A Post Sandy Update: Firsthand Accounts from Coney Island and Staten Island (With pictures)

Today I had the benefit of two firsthand accounts.  One is from a friend in Coney Island and is accompanied by pictures; while the other is from someone I met from Staten Island and may later be accompanied by pictures.  Having heard that today would be the day they would secure the crane hanging over my head in Midtown, I did not venture out till mid-afternoon.  Yes I’ve decided to declare that it was hanging directly over my head.  I’m not saying this based on any real evidence, but rather for the mild degree of drama that the statement carries with it, and since after tomorrow the crane may no longer be a story at all, I choose to give it one last moment in the forefront.

Today I wanted to go to Brooklyn.  I knew it would be difficult to get anywhere close to the spots where anything happened, but even by riding the shuttle bus I would be experiencing an inconvenience, albeit a mild one, for Brooklyn residents.  I took the train to 34th Street and 6th Avenue where I learned that the shuttle bus to Brooklyn was leaving from 34th Street and Lexington Avenue.  I walked to the shuttle bus and decided to take a ride and see where it would lead me.

Earlier in the day I had chatted online with a Facebook friend from Coney Island named Yelena.  I asked Yelena to read my piece from yesterday since I wanted to know her perspective of the events in Coney Island during these trying days.  The following is most of what she shared with me.

The night of the hurricane the alarm sirens were going off all the time.

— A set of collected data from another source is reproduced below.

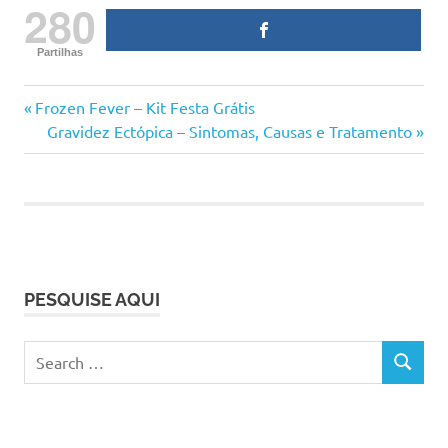
280
Partilhas
bebé
Previous
Navegação
Frozen Fever – Kit Festa Grátis
crianças
Post:
Next
Gravidez Ectópica – Sintomas, Causas e Tratamento
de
Post:
el
corte
artigos
ingles
moda
infantil
promoções
PESQUISE AQUI
promoções
bebé
Search
SEARCH
for:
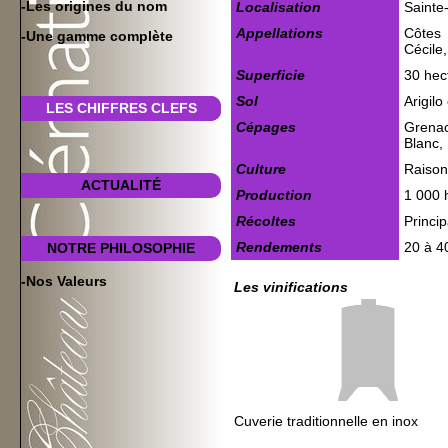
-Les origines du nom
Localisation
Sainte
Appellations
Côtes
-Une gamme complète
Cécile
Superficie
30 hec
Sol
Arigilo
LES CHIFFRES CLEFS
Cépages
Grena
Blanc,
Culture
Raison
ACTUALITÉ
Production
1 000 h
Récoltes
Princi
Rendements
20 à 40
NOTRE PHILOSOPHIE
-Nos Valeurs
Les vinifications
Cuverie traditionnelle en inox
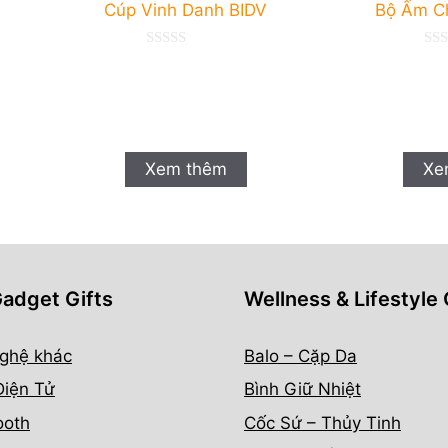
Cúp Vinh Danh BIDV
Bộ Ấm C
0
0
n
n
g
g
o
o
à
à
i
i
5
5
Xem thêm
Xe
Gadget Gifts
Wellness & Lifestyle 
ghệ khác
Balo – Cặp Da
Điện Tử
Bình Giữ Nhiệt
ooth
Cốc Sứ – Thủy Tinh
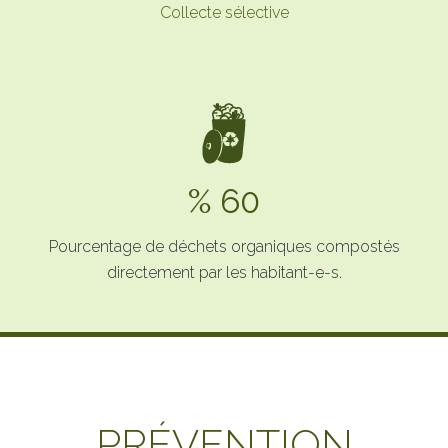
Collecte sélective
% 60
Pourcentage de déchets organiques compostés
directement par les habitant-e-s.
PRÉVENTION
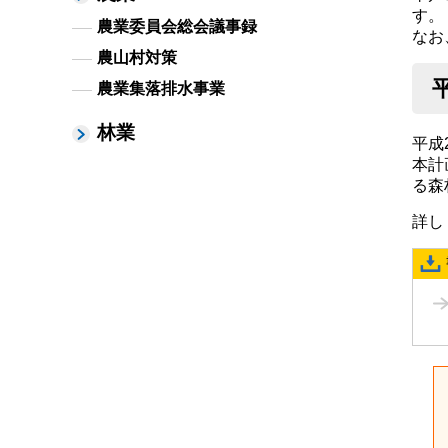
す。
農業委員会総会議事録
なお
農山村対策
農業集落排水事業
林業
平成
本計
る森
詳し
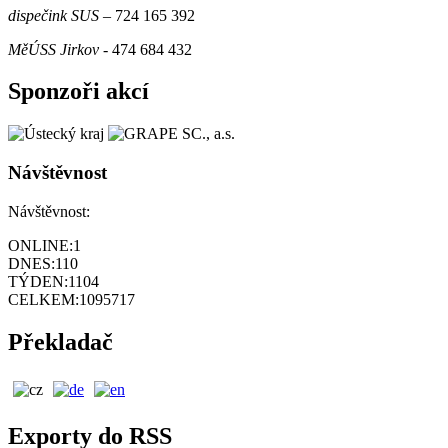
dispečink SUS
– 724 165 392
MěÚSS Jirkov
- 474 684 432
Sponzoři akcí
Návštěvnost
Návštěvnost:
ONLINE:
1
DNES:
110
TÝDEN:
1104
CELKEM:
1095717
Překladač
Exporty do RSS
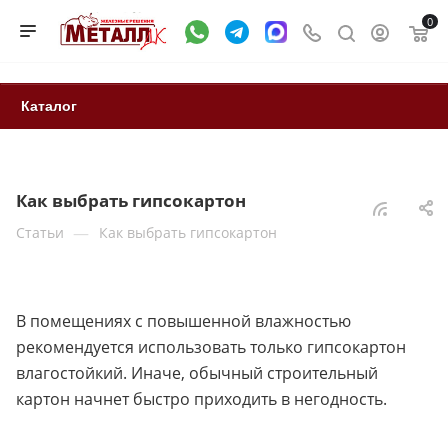
0
Каталог
Как выбрать гипсокартон
—
Статьи
Как выбрать гипсокартон
В помещениях с повышенной влажностью
рекомендуется использовать только гипсокартон
влагостойкий. Иначе, обычный строительный
картон начнет быстро приходить в негодность.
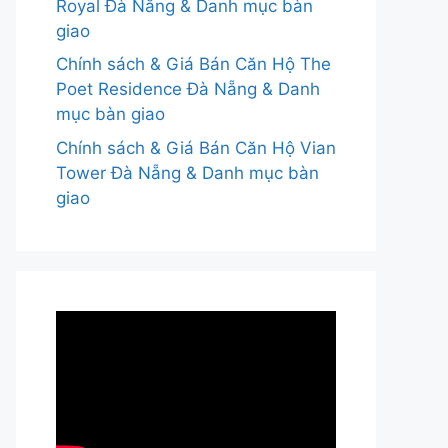
Royal Đà Nẵng & Danh mục bàn
giao
Chính sách & Giá Bán Căn Hộ The
Poet Residence Đà Nẵng & Danh
mục bàn giao
Chính sách & Giá Bán Căn Hộ Vian
Tower Đà Nẵng & Danh mục bàn
giao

When I got out Tuesday afternoon, many cars were looted. I took many pictures but I can’t post them to my Facebook page because I only have very limited access to the Internet on my phone. If you send me your email address, I’ll email them to you.  (Click here for Yelena’s pictures).

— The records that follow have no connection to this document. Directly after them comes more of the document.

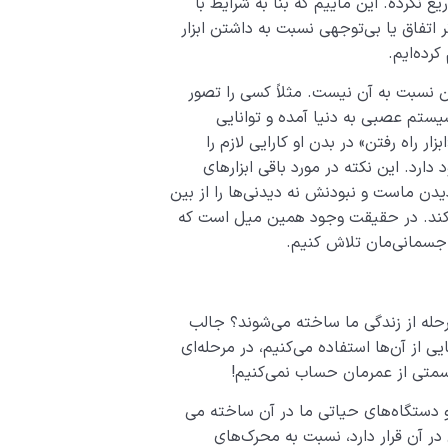
ریغ نکرده. این ماییم که بنا به شرایط با
ثر اتفاق یا بی‌توجهی نسبت به داشتن ابزار
رده‌ایم.
شتن نسبت به آن نیست. مثلاً کسی را تصور
یستم عصبی به دنیا آمده و توانایی
ر راه رفتن» در بدن او کارایی لازم را
 دارد. این نکته در مورد باقی ابزارهای
یدن ماست و نبودنش نه دیدنی‌­ها را از بین
 می‌کند. در حقیقت وجود همین میل است که
 جسمانی‌مان تلاش کنیم.
مرحله از زندگی ما ساخته می­‌شوند؟ جالب
 از آن‌ها استفاده می­‌کنیم، در مرحله‌­ای
ن قسمتی از عمرمان حساب نمی‌­کنیم!
دستگاه­‌های حیاتی ما در آن ساخته می­‌
ر آن قرار دارد، نسبت به محرک‌های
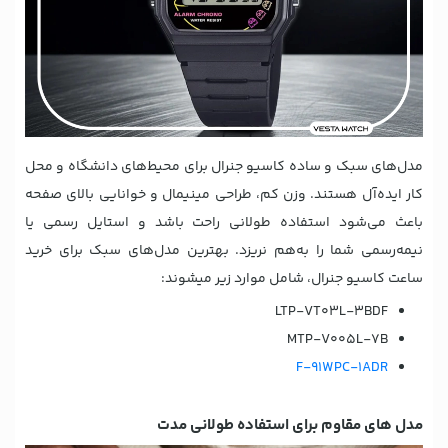
مدل‌های سبک و ساده کاسیو جنرال برای محیط‌های دانشگاه و محل
کار ایده‌آل هستند. وزن کم، طراحی مینیمال و خوانایی بالای صفحه
باعث می‌شود استفاده طولانی راحت باشد و استایل رسمی یا
نیمه‌رسمی شما را به‌هم نریزد. بهترین مدل‌های سبک برای خرید
ساعت کاسیو جنرال، شامل موارد زیر می‎شوند:
LTP-VT03L-3BDF
MTP-V005L-7B
F-91WPC-1ADR
مدل های مقاوم برای استفاده طولانی مدت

The poor business owners on Brighton beach started to clean their stores on Tuesday and from what I have heard they had to stay there all the time to protect them from looters. On Wednesday the police sent 100 more policemen to the Brighton beach area to prevent looting. I think one liquor store on Neptune Avenue was looted right in the midst of the hurricane.

What I really find interesting is that I haven’t seen any news crews anywhere. This area has never been closed for access. People could come to us Tuesday morning with no problem. Many residents couldn’t get out, on the other hand, because their buildings, cars were flooded and the trains weren’t in service.

Thank you for offering your help. We pretty much don’t need anything besides hot water, the heating and the Internet. Our land line is also dead. I was able to get to Manhattan on Thursday and did some grocery shopping.

However, there are many older people who live closer to the water. They still have no electricity, no heating. Many have no running water at all. They can’t get out and I don’t know if anybody is doing anything to help them. Many of them won’t even be able to call for help because land telephone lines went dead and the cell phones need to be recharged.

Yelena’s words motivated me towards Brooklyn however, if there was a way to Coney Island today, I never found it.  Maybe it would have required better planning or maybe it just wasn’t possible.  I got as far as Atlantic Terminal (where I did get to see the Barclay Center for the first time).  I was on the shuttle bus at 4PM when an announcement came out saying that the shuttle buses would be suspended due to service being restored on subway lines to Brooklyn as of 3:30.  I hoped that the subway would take me deeper into Brooklyn, but alas it was not so.  I was headed back into Manhattan.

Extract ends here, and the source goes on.